No findings were identified.

1R04 Equipment Alignment

.1 Partial System Walkdown

a. Inspection Scope

The inspectors performed a partial walkdown of the following two systems to verify the operability of redundant or diverse trains and components when safety equipment was inoperable. The inspectors focused on identification of discrepancies that could impact the function of the system and, therefore, potentially increase risk. The inspectors reviewed applicable operating procedures, walked down control system components, and determined whether selected breakers, valves, and support equipment were in the correct position to support system operation. The inspectors also verified that the licensee had properly identified and resolved equipment alignment problems that could cause initiating events or impact the capability of mitigating systems or barriers and entered hem into the corrective action program (CAP). Documents reviewed are listed in the Attachment. The inspectors completed two samples.

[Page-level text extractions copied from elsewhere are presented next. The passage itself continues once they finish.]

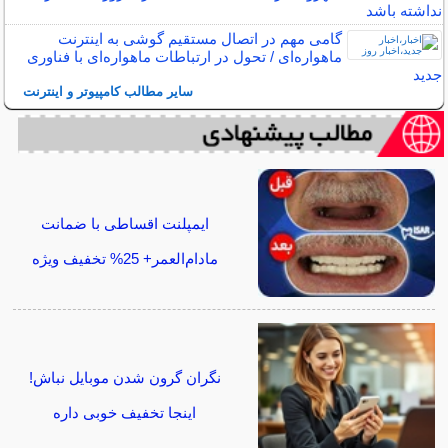
نداشته باشد
گامی مهم در اتصال مستقیم گوشی‌ به اینترنت
ماهواره‌ای / تحول در ارتباطات ماهواره‌ای با فناوری
جدید
سایر مطالب کامپیوتر و اینترنت
ایمپلنت اقساطی با ضمانت
مادام‌العمر+ 25% تخفیف ویژه
نگران گرون شدن موبایل نباش!
اینجا تخفیف خوبی داره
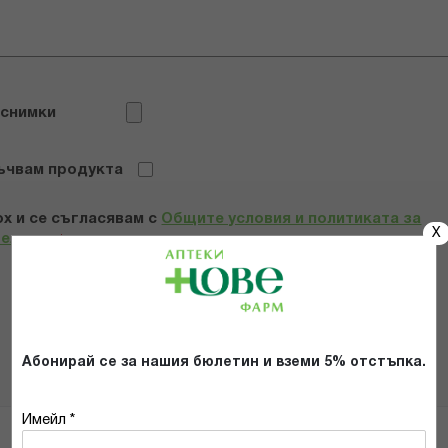
 снимки
ъчвам продукта
х и се съгласявам с
Общите условия и политиката за
X
телност
*
ИЗПРАТИ
Абонирай се за нашия бюлетин и вземи 5% отстъпка.
Имейл *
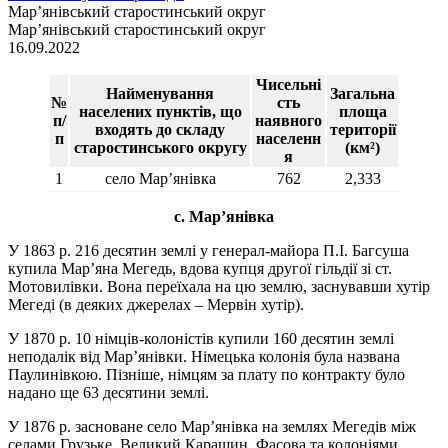
Мар’янівський старостинський округ
Мар’янівський старостинський округ
16.09.2022
Чисельні
Найменування
Загальна
№
сть
населених пунктів, що
площа
п/
наявного
входять до складу
території
п
населенн
старостинського округу
(км²)
я
1
село Мар’янівка
762
2,333
с. Мар’янівка
У 1863 р. 216 десятин землі у генерал-майора П.І. Багсуша
купила Мар’яна Мегедь, вдова купця другої гільдії зі ст.
Мотовилівки. Вона переїхала на цю землю, заснувавши хутір
Мегеді (в деяких джерелах – Мервін хутір).
У 1870 р. 10 німців-колоністів купили 160 десятин землі
неподалік від Мар’янівки. Німецька колонія була названа
Паулинівкою. Пізніше, німцям за плату по контракту було
надано ще 63 десятини землі.
У 1876 р. засноване село Мар’янівка на землях Мегедів між
селами Грузьке, Великий Карашин, Фасова та колоніями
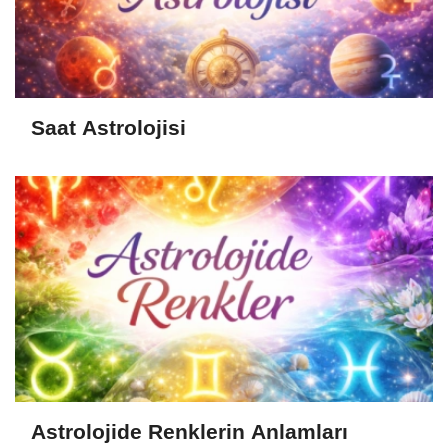
Saat Astrolojisi
Astrolojide Renklerin Anlamları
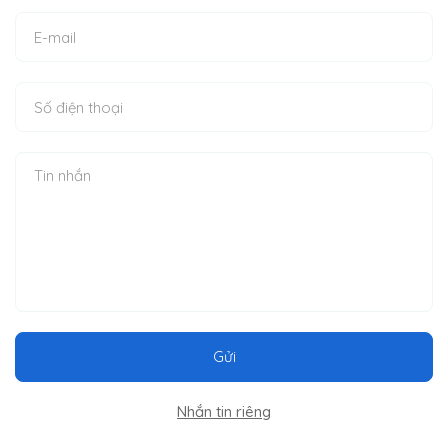
Gửi
Nhắn tin riêng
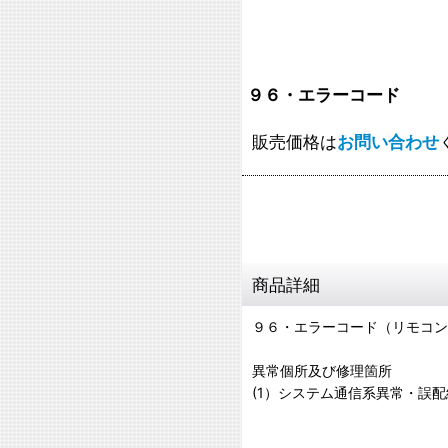
９６・エラーコード
販売価格は
お問い合わせ
商品詳細
９６・エラーコード（リモコン
異常個所及び修理箇所
(1）システム通信系異常・誤配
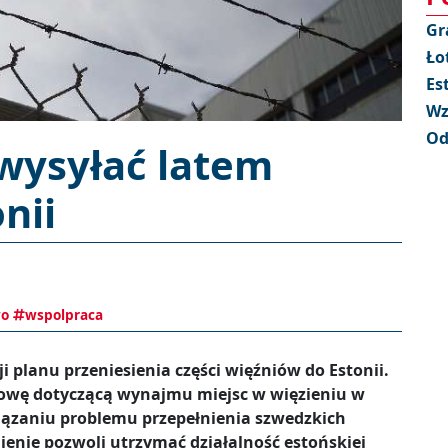
Gr
Ło
Es
Wz
Od
 wysyłać latem
nii
wo
wspolpraca
i planu przeniesienia części więźniów do Estonii.
owę dotyczącą wynajmu miejsc w więzieniu w
iązaniu problemu przepełnienia szwedzkich
enie pozwoli utrzymać działalność estońskiej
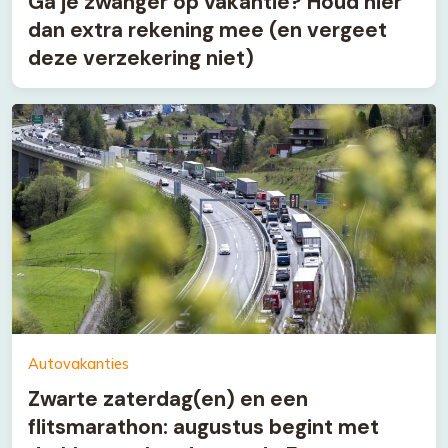
Ga je zwanger op vakantie? Houd hier
dan extra rekening mee (en vergeet
deze verzekering niet)
Autovakanties
Zwarte zaterdag(en) en een
flitsmarathon: augustus begint met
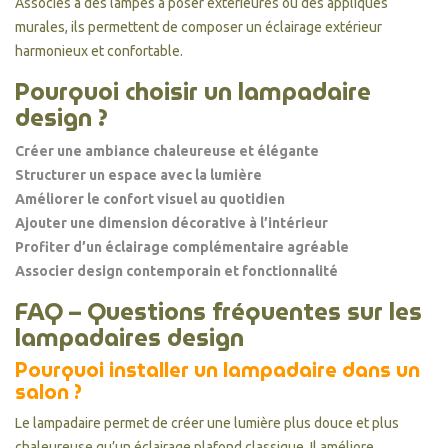
Associés à des lampes à poser extérieures ou des appliques
murales, ils permettent de composer un éclairage extérieur
harmonieux et confortable.
Pourquoi choisir un lampadaire
design ?
Créer une ambiance chaleureuse et élégante
Structurer un espace avec la lumière
Améliorer le confort visuel au quotidien
Ajouter une dimension décorative à l’intérieur
Profiter d’un éclairage complémentaire agréable
Associer design contemporain et fonctionnalité
FAQ – Questions fréquentes sur les
lampadaires design
Pourquoi installer un lampadaire dans un
salon ?
Le lampadaire permet de créer une lumière plus douce et plus
chaleureuse qu’un éclairage plafond classique. Il améliore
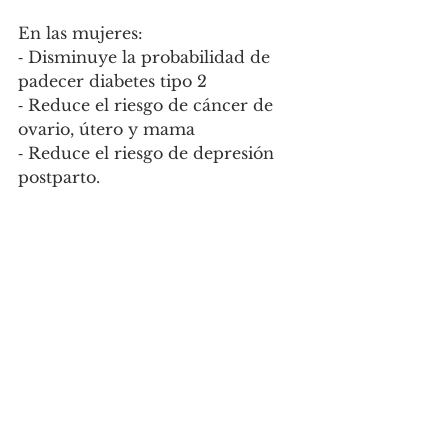
En las mujeres:
⁃ Disminuye la probabilidad de 
padecer diabetes tipo 2
⁃ Reduce el riesgo de cáncer de 
ovario, útero y mama
⁃ Reduce el riesgo de depresión 
postparto.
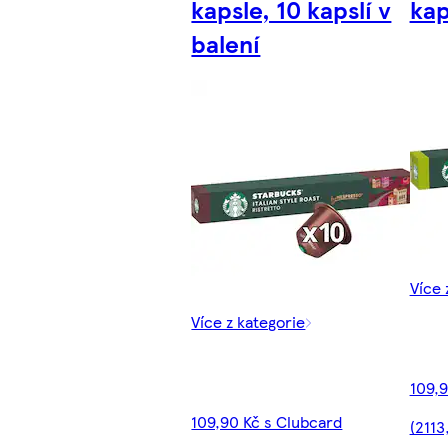
kapsle, 10 kapslí v
kap
balení
Více 
Více z kategorie
109,9
109,90 Kč s Clubcard
(2113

  • 1A-A Safety Injection Pump while the 1B-B Diesel Generator and associated support systems where inoperable for maintenance

.2 Complete System Walkdown

a. Inspection Scope

The inspectors performed a complete walkdown of the Units 1 and 2 Auxiliary Feedwater System and support systems to verify proper equipment alignment, to identify any discrepancies that could impact the function of the system and increase risk, and to verify that the licensee properly identified and resolved equipment alignment problems that could cause events or impact the functional capability of the system.

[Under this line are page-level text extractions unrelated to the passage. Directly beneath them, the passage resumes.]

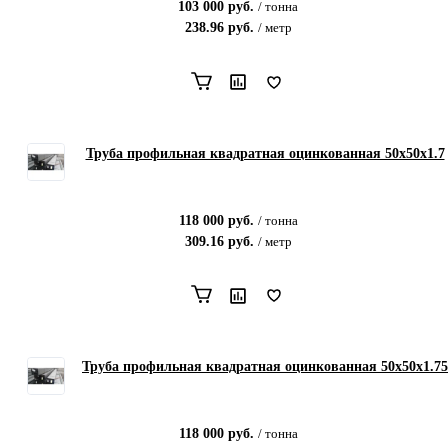
103 000
руб.
/
тонна
238.96
руб.
/
метр
Труба профильная квадратная оцинкованная 50х50х1.7
118 000
руб.
/
тонна
309.16
руб.
/
метр
Труба профильная квадратная оцинкованная 50х50х1.75
118 000
руб.
/
тонна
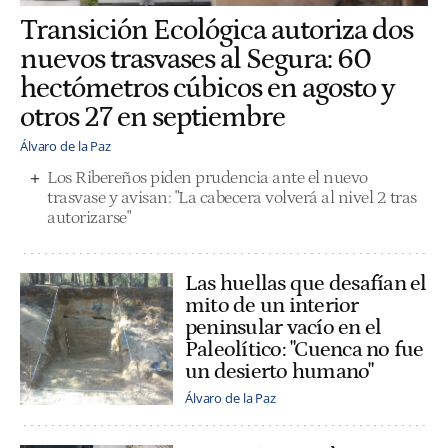
Transición Ecológica autoriza dos
nuevos trasvases al Segura: 60
hectómetros cúbicos en agosto y
otros 27 en septiembre
Álvaro de la Paz
Los Ribereños piden prudencia ante el nuevo
trasvase y avisan: "La cabecera volverá al nivel 2 tras
autorizarse"
Las huellas que desafían el
mito de un interior
peninsular vacío en el
Paleolítico: "Cuenca no fue
un desierto humano"
Álvaro de la Paz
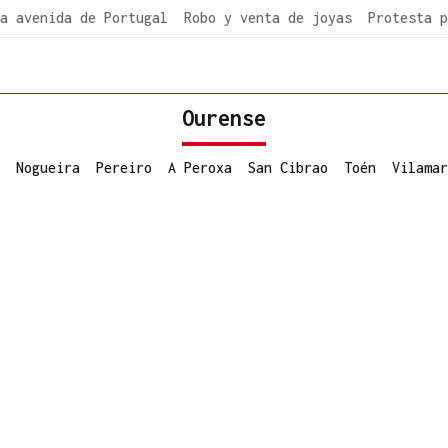
a avenida de Portugal
Robo y venta de joyas
Protesta p
Ourense
Nogueira
Pereiro
A Peroxa
San Cibrao
Toén
Vilamar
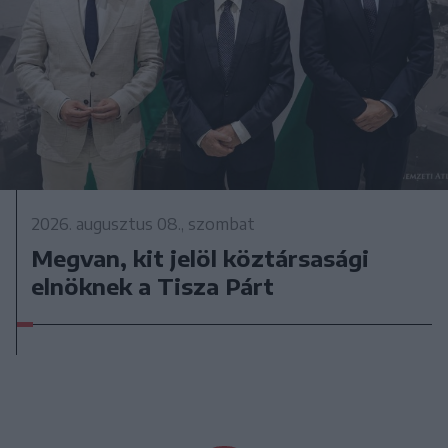
2026. augusztus 08., szombat
Megvan, kit jelöl köztársasági
elnöknek a Tisza Párt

The inspectors reviewed the UFSAR, system procedures, system drawings, and system design documents to determine the correct lineup and then examined system components and their configuration to identify any discrepancies between the existing system equipment lineup and the correct lineup. During the walkdown, the inspectors reviewed the following:

  • Valves were correctly positioned and did not exhibit leakage that would impact the functions of any given valve.
  • Electrical power was available as required.
  • Major system components were correctly labeled, lubricated, cooled, ventilated, etc.
  • Hangers and supports were correctly installed and functional.
  • Essential support systems were operational.
  • Ancillary equipment or debris did not interfere with system performance.
  • Tagging clearances were appropriate.
  • Valves were locked as required by the locked valve program.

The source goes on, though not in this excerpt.